Overriding implementations is, AFAICT, an essential feature of OO, but calling super-methods less so.

Famous examples of overriding implementations are:

  • toString.
  • To get a concrete sub-class of java.io.InputStream, you only need to override read, which reads a single byte. There is s default implementation for read(Array[Byte]), which calls read() repeatedly, which works but is inefficient for most InputStreams, so you want to override it most of the time.

Calling super methods may be considered a code smell. Typically, foo() performs some action X, and and overriding foo() performs actions X and Y, one might be tempted to call super.foo() in overriding foo(). But then, why not move action X into its own method, to be called from both foo() implementations? What if some one changes the implementation of super.foo().
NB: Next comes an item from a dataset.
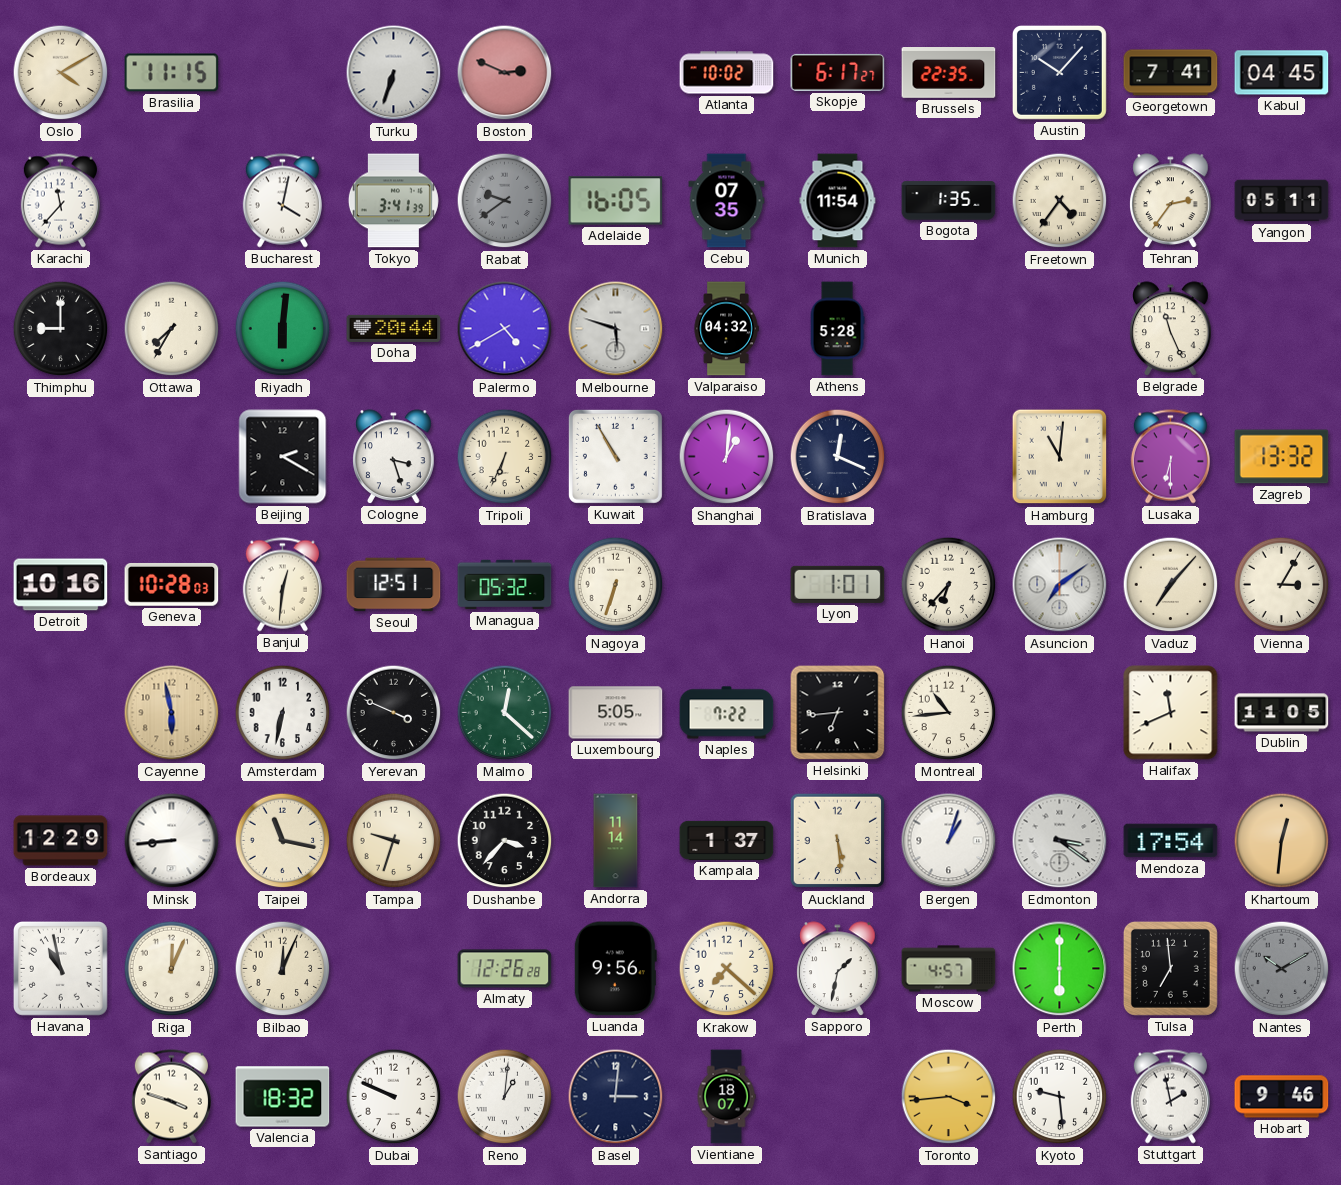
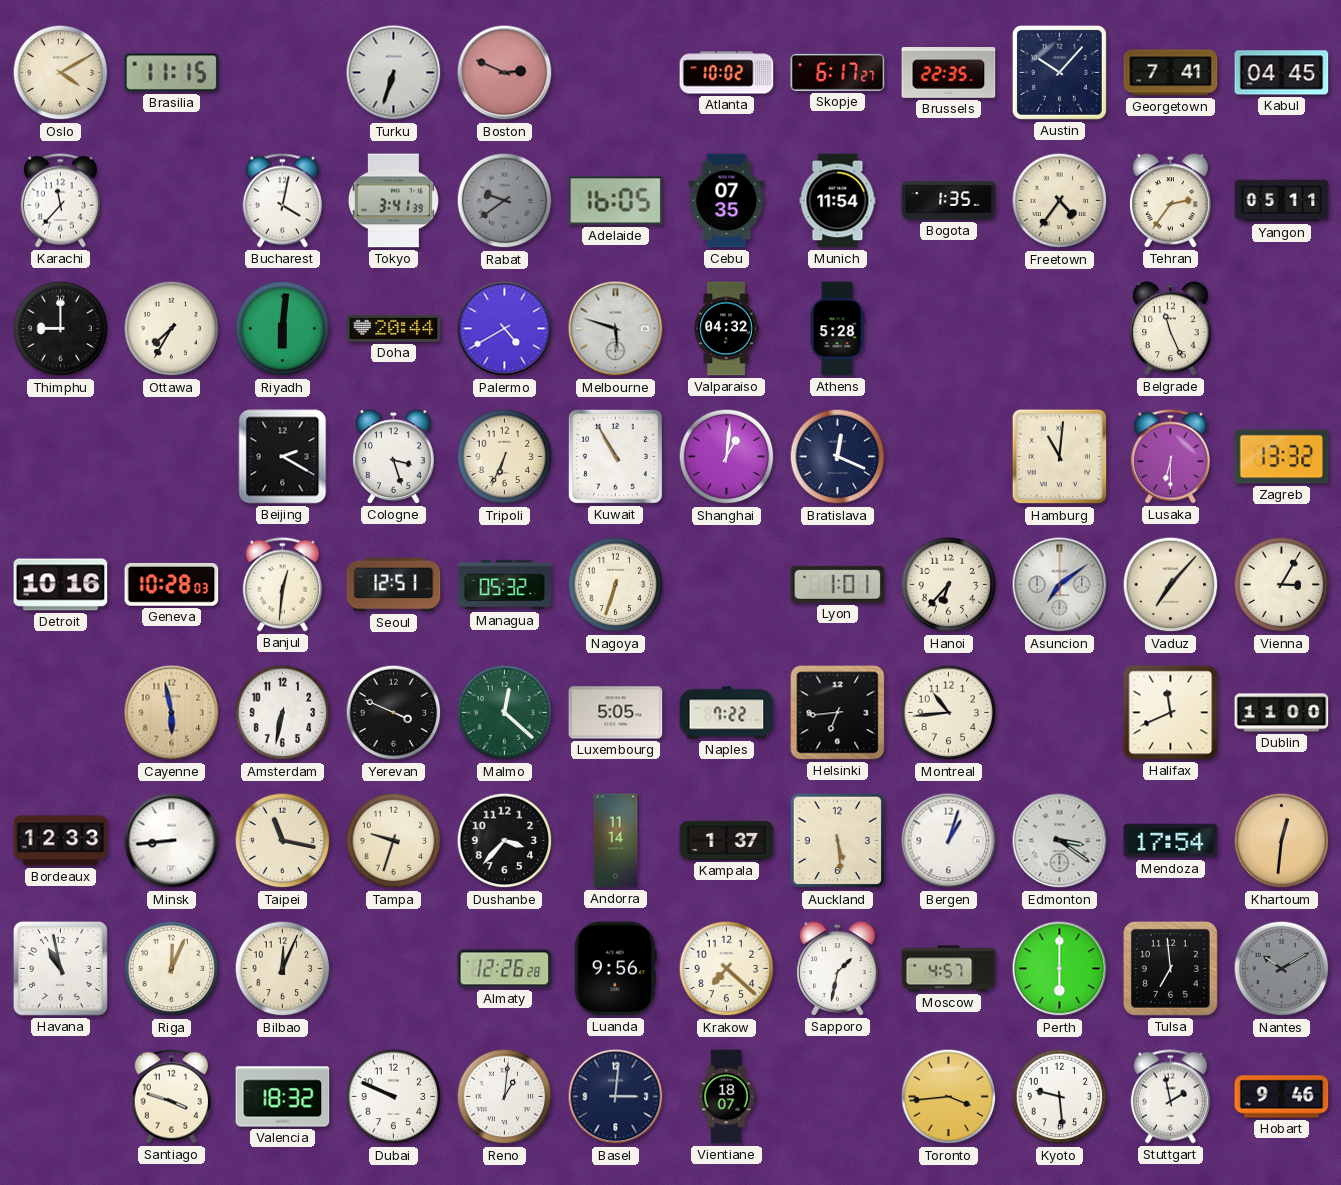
Dublin: 11:05 -> 11:00
Bordeaux: 12:29 -> 12:33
The way I see this is that if you are the author of the superclass and subclass, then you can change the name of any method. However, if you are a customer extending a class from a vendor, you don’t have permission to change the name of a method in the superclass. Doing so would break all other classes which inherit from it, most notably it will break your customer’s code.

If a class is intended to be abstract, a customer should be able to extend its behavior without access to the source code. (Granted that some classes are not intended to be extended.)

Personally I find the notation super.foo() to be unfortunate and misleading. It is not really the method on the superclass which you want to call; rather it is the next method in a chain of like-named methods determined by the class hierarchy of the object in question. The next method might be the method an other subclass of the superclass, in the case of multiple inheritance. In some cases it might be the method in a class which seems completely unrelated to the class which the code is directly sitting in.